Gets to 0.89 test accuracy after 2 epochs.
90s/epoch on Intel i5 2.4Ghz CPU.
10s/epoch on Tesla K40 GPU.
'''

from keras.preprocessing import sequence
from keras.models import Sequential
from keras.layers import Dense, Dropout, Activation, Input
from keras.layers import Embedding
from keras.layers import Conv1D, GlobalMaxPooling1D
from keras.datasets import imdb

# set parameters:
max_features = 5000
maxlen = 80
batch_size = 32
embedding_dims = 50
filters = 250
kernel_size = 3
hidden_dims = 250
epochs = 2

## Loading data

In [None]:
print('Loading data...')
(x_train, y_train), (x_test, y_test) = imdb.load_data(num_words=max_features)
print(len(x_train), 'train sequences')
print(len(x_test), 'test sequences')

print('Pad sequences (samples x time)')
x_train = sequence.pad_sequences(x_train, maxlen=maxlen)
x_test = sequence.pad_sequences(x_test, maxlen=maxlen)
print('x_train shape:', x_train.shape)
print('x_test shape:', x_test.shape)

In [None]:
x_train[0]

In [None]:
print('Build model...')
model = Sequential()

# we start off with an efficient embedding layer which maps
# our vocab indices into embedding_dims dimensions
model.add(Embedding(max_features,
 embedding_dims,
 input_length=maxlen))

model.add(Dropout(0.2))

# we add a Convolution1D, which will learn filters
# word group filters of size filter_length:
model.add(Conv1D(filters,
 kernel_size,
 padding='valid',
 activation='relu',
 strides=1))
# we use max pooling:
model.add(GlobalMaxPooling1D())

# We add a vanilla hidden layer:
model.add(Dense(hidden_dims))
model.add(Dropout(0.2))
model.add(Activation('relu'))

# We project onto a single unit output layer, and squash it with a sigmoid:
model.add(Dense(1))
model.add(Activation('sigmoid'))

model.compile(loss='binary_crossentropy',
 optimizer='adam',
 metrics=['accuracy'])
model.summary()

## Training

In [None]:
model.fit(x_train, y_train,
 batch_size=batch_size,
 epochs=epochs,
 validation_data=(x_test, y_test))

## Testing
We already used test data during training to check accuracy on held out data, so this step isn't really necessary.

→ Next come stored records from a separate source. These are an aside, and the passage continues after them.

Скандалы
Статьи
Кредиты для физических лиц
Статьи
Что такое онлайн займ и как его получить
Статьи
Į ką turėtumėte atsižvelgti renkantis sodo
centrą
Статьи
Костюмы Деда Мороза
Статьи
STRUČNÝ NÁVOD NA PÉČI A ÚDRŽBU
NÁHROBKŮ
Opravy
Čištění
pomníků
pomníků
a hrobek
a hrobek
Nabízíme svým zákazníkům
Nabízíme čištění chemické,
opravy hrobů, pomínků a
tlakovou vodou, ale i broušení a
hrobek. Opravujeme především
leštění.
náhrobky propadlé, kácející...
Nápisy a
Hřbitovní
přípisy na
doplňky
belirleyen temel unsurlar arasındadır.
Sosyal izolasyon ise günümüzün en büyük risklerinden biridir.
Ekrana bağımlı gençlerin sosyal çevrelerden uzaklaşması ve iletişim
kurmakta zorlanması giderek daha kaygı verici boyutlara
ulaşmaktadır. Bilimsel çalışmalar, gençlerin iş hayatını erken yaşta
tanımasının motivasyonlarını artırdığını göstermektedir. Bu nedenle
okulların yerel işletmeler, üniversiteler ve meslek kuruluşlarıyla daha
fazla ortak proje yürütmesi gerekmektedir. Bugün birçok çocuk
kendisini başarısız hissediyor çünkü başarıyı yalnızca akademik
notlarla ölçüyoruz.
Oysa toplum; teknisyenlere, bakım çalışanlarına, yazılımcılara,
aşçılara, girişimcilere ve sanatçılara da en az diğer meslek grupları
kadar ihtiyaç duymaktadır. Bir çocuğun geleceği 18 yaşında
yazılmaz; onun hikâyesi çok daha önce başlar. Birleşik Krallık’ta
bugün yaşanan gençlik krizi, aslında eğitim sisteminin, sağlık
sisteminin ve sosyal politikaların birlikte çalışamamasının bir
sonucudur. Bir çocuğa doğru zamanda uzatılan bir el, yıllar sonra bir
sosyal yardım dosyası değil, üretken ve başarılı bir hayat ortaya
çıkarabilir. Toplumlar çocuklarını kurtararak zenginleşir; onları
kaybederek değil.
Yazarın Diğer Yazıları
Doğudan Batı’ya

However, let's see how to do it after the training.

In [None]:
predictions = model.predict(x_test)

In [None]:
predictions

In [None]:
predictions.round()

In [None]:
y_test

In [None]:
import numpy as np
errors = y_test-predictions.round().flatten()
errors

In [None]:
len(errors[errors==0])

In [None]:
len(errors[errors==0])/len(errors)

## Exploring the embeddings

In [None]:
model.layers

In [None]:
embeddings = model.get_weights()[0]
embeddings.shape

In [None]:
embeddings[0]

In [None]:
embeddings[0].dot(embeddings[1])

In [None]:
from sklearn.metrics.pairwise import cosine_similarity
similarities = cosine_similarity(embeddings)

In [None]:
%matplotlib notebook
import matplotlib.pyplot as plt
plt.imshow(similarities, interpolation='nearest')
plt.show()

In [None]:
word_index = imdb.get_word_index()
word_index

In [None]:
index_words = { value:key for key,value in word_index.items()}
index_words

In [None]:
idx = word_index['good']
sim = list(enumerate(similarities[idx]))
idx,sim

In [None]:
most_sim = sorted(sim,key=lambda x: x[1],reverse=True)
for sim_idx,value in most_sim[:20]:
 print(index_words[sim_idx],value)